As investors take positions, shares of GSK Plc traded on the Nigerian Exchange have grown more costly. GSK shares rose 20% last week as investors sought to profit from the announcement. Alpha hunters bought into the pharmaceutical company’s more than 1.195 billion shares on the local stock exchange.
GSK’s share price increased by 20% to N8.90 from N7.40 the previous week due to the bargain hunting. On Monday, it soared to N9.75, and yesterday, the company’s market worth reached N10 billion after it gained 9.74% to settle at N10.7 per share.
According to the company’s financial statements, Nigerian stockholders control 53.6% of the GSK shares, while UK businesses Setfirst Limited and SmithklineBeecham Limited possess 46.4%.
The rise, which was purposely targeted by alpha hunters, would raise the company’s exit costs while the market awaited next-in-line action. Following a drop in sales due to massive foreign exchange losses, GSK Plc announced its decision to exit the Nigerian market, citing uncertainty about the company’s capacity to continue.
According to analysts, most firms with large import expenses would face a similar threat. Companies in the fast-moving consumer sector have faced significant profit declines as a result of foreign exchange pressures caused by the volatility of the Nigerian naira. GSK’s exposure to foreign currency transactions deteriorated as a result of the devaluation, and its FX losses soared, draining an already meager profit.
According to its unaudited financial statement, its unrealised FX loss grew to N10.932 billion from N16.5 million. The company has already realized a forex loss of N14.217 million in the period. GSK informed the Nigerian Exchange that it will shut its Nigerian operations due to a difficult economic climate that had resulted in losses for the pharmaceutical business.
Its UK Group informed GSK Consumer Nigeria of its plan to discontinue the sale of its prescription medicines and vaccines in Nigeria through local operating firms and shift to a third-party direct distribution strategy for its pharmaceutical goods. The Haleon Group has also separately notified the Board of its intention to terminate its distribution arrangement in the coming months and select a third-party distributor in Nigeria to sell its consumer healthcare goods, according to the statement.
“For the above reasons, and having, together with GSK UK, evaluated various other options, the Board of GlaxoSmithKline Consumer Nigeria Plc has concluded that there is no alternative but to cease operations.
“Today we are briefing our employees whom we will treat fairly, respectfully, and with care, meeting all applicable legal and consultation requirements”, the company said in a statement.
The group said, “The Board is conscious that shareholders will have many questions; we have been working assiduously with our professional advisors to agree on next steps and we will be shortly submitting to the Securities and Exchange Commission a draft Scheme of Arrangement”.
It said this may, if approved, see shareholders other than GSK UK, receive an accelerated cash distribution and return of capital. The Board acknowledged the support of the GSK Group in its intentions to make this possible, full details of which we hope to publish shortly.
“In the meantime, however, we cannot give you assurance of the final terms of any scheme, or that any scheme will be approved by the SEC or by shareholders.
In the second quarter of 2023, its result showed that revenue declined to N3.731 billion from N7.451 billion 12 months earlier. In the period, the company’s profit surged to about N185 million, an increase of N30 million when compared with about N155 million recorded in the comparable period in 2022.
The profit was propelled by a strong decline in selling and distribution spending in the period. This came in addition to a significant increase in finance income which settled at N192.3 million. The positive vibe was reduced by a surge in other losses, rising from N7.3 million to more than N28 million. Comparing its half-year results, GSK sales fell by about 100%, from N14.811 billion in the first half of 2022 to N7.75 billion at the end of the first half in 2023.

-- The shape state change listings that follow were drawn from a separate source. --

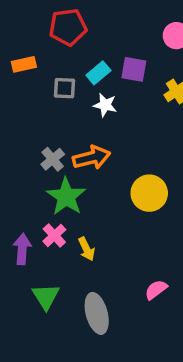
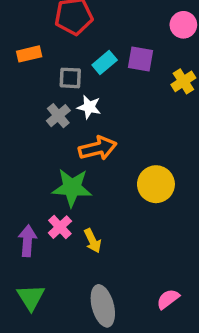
white star: (105, 105) -> (89, 107), moved
gray cross: (53, 159) -> (58, 116), moved
green star: (66, 197) -> (72, 188), turned -30
pink semicircle: (156, 290) -> (168, 299), moved
green triangle: (46, 296) -> (31, 297), moved

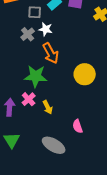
orange arrow: (98, 148) -> (51, 53), turned 75
pink semicircle: (168, 299) -> (78, 126), moved, turned -72
gray ellipse: (103, 306) -> (54, 145), turned -45

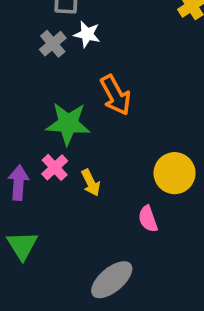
orange arrow: (51, 53) -> (116, 95), moved
yellow circle: (85, 74) -> (175, 173), moved
gray ellipse: (54, 145) -> (112, 280), moved, turned -70

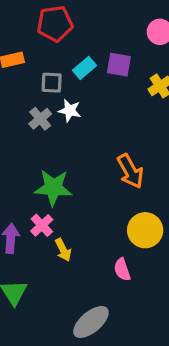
orange arrow: (116, 95) -> (130, 171), moved
yellow arrow: (91, 183) -> (63, 250), moved

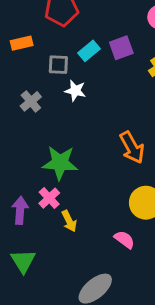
purple square: (119, 65) -> (121, 48), turned -30
gray cross: (40, 119) -> (31, 101), moved
pink semicircle: (122, 270) -> (124, 239), turned 145

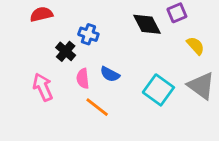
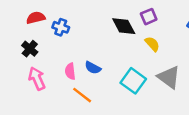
blue cross: (88, 34) -> (61, 27), moved
yellow semicircle: (196, 46) -> (152, 44), moved
black cross: (66, 51) -> (30, 49), moved

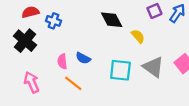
purple square: (149, 17) -> (154, 11), moved
black cross: (30, 49) -> (25, 41), size x1.5
pink arrow: (37, 78) -> (32, 82), moved
cyan square: (133, 81) -> (120, 70), turned -30

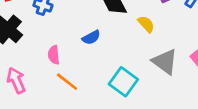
blue semicircle: (83, 58) -> (91, 37), moved, turned -56
cyan square: (120, 70) -> (123, 82), moved, turned 30

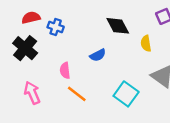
yellow semicircle: (146, 24) -> (146, 43), turned -147

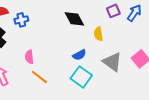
blue cross: (56, 27) -> (21, 20), turned -32
blue semicircle: (98, 55) -> (79, 55), moved

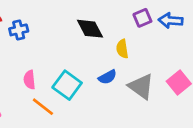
blue arrow: (134, 13) -> (171, 21), turned -120
blue semicircle: (79, 55) -> (107, 77), moved
cyan square: (81, 77) -> (67, 85), moved

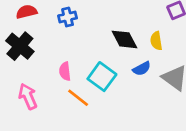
black diamond: (90, 29) -> (124, 39), moved
blue cross: (19, 30) -> (68, 17), moved

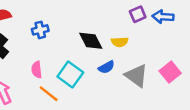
blue cross: (68, 17) -> (40, 30), moved
yellow semicircle: (156, 41) -> (120, 42), turned -84

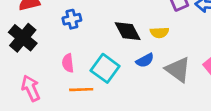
orange line: (49, 94) -> (81, 90), turned -40

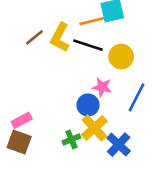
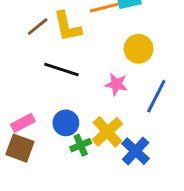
yellow L-shape: (60, 37) -> (67, 27), turned -40
black line: (88, 45) -> (61, 70), moved
blue circle: (88, 105) -> (66, 123), moved

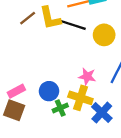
black line: (61, 70) -> (73, 25), moved
pink star: (116, 84) -> (87, 77), moved
yellow cross: (107, 132) -> (80, 98), turned -30

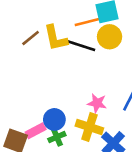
yellow circle: (104, 35) -> (110, 37), moved
pink rectangle: (16, 91) -> (36, 131), moved
green cross: (60, 108) -> (57, 137), moved

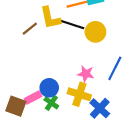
yellow circle: (110, 37) -> (95, 32), moved
brown line: (31, 38) -> (30, 29), moved
green cross: (57, 137) -> (51, 103), turned -32

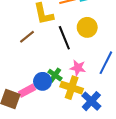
black line: (72, 24) -> (64, 38), moved, turned 50
brown line: (30, 29) -> (27, 37), moved
green cross: (51, 103) -> (55, 75), moved

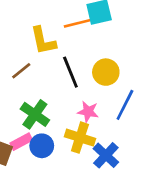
yellow circle: (87, 27) -> (106, 72), moved
green cross: (55, 75) -> (35, 114), moved, size x1.5
blue circle: (43, 81) -> (42, 146), moved

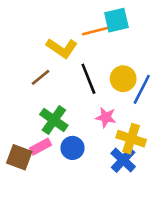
yellow L-shape: (43, 41) -> (62, 48), turned -44
blue line: (125, 105) -> (142, 89), moved
yellow cross: (80, 138) -> (131, 139), moved
blue circle: (42, 146) -> (73, 148), moved

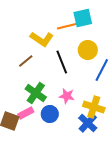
yellow circle: (123, 79) -> (88, 50), moved
pink star: (106, 117) -> (67, 96), moved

Its profit performance also declined to about N340 billion in the same period from N349.3 billion in the comparable period despite deliberate efforts to significantly reduce selling and distribution costs. GlaxoSmithKline Consumer Nigeria Plc has posted N771.146 million annual profit for the financial year 2022. The amount came as the company’s revenue jumped to N25.382 billion from N22.449 billion in 2021.

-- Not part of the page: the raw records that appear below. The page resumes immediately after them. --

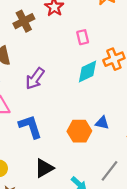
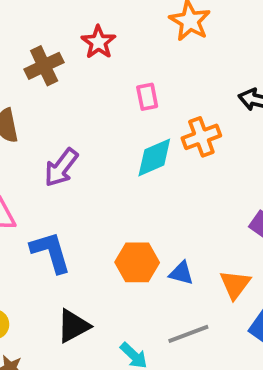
blue triangle: (102, 123) -> (181, 273), moved
gray line: (109, 171) -> (188, 334), turned 30

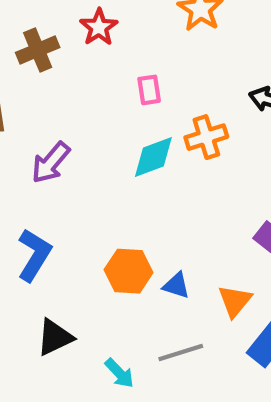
blue L-shape: (51, 252) -> (34, 255), turned 45

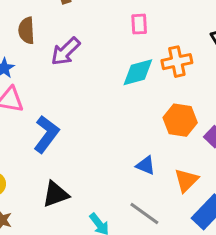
purple arrow: (51, 163) -> (66, 51), moved
orange hexagon: (129, 271) -> (180, 120), moved
gray line: (181, 353) -> (144, 213), turned 48

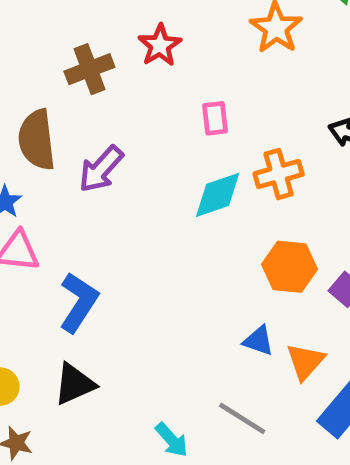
brown semicircle: (26, 31) -> (37, 140), size x1.4
blue triangle: (146, 165) -> (258, 341), moved
black triangle: (56, 194) -> (74, 384), moved

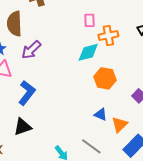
purple arrow: (101, 169) -> (31, 50), moved
orange cross: (279, 174) -> (108, 35), moved
orange hexagon: (290, 267) -> (105, 78), moved

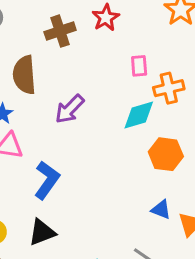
purple arrow: (31, 50) -> (70, 109), moved

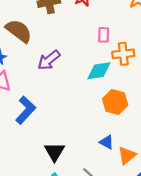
brown semicircle: (24, 75) -> (19, 31), turned 124
black triangle: (42, 232) -> (54, 152), moved, turned -45

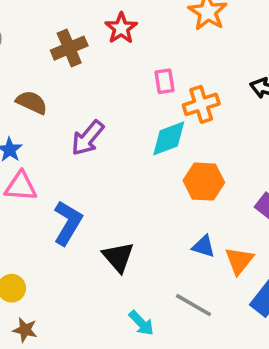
brown semicircle: (19, 31) -> (32, 102), size x0.7
black triangle: (54, 152) -> (118, 257), moved

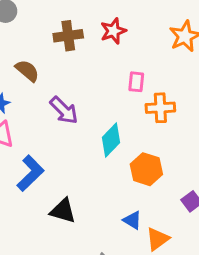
purple arrow: (88, 138) -> (64, 110), turned -100
cyan diamond: (169, 138) -> (111, 140), moved, turned -40
black triangle: (118, 257) -> (63, 211), turned -48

In 2021, the company went home with N658.811 million annual profit, representing a 17.05% year-on-year growth to N771.146 million in 2022. Its costs of sales spiked by 13.4% to N18.452 billion in 2022 amidst an increase in the general price level in its Nigerian market. In 2021, the company reported its costs of sales printed at N16.270 billion.
Though selling and distribution costs declined, its administrative spending surged while operating profit grew, supported by healthy top-line growth in 2022. Due to a high interest rate environment in Nigeria, GSK boosted revenue from short-term investment placement. Its finance income grew by about 242% to N319.508 million from N93.545 million in 2021. The consumer goods company reported that impairment costs moderated significantly in 2022 to N5.917 million from more than N24 million booked in 2021.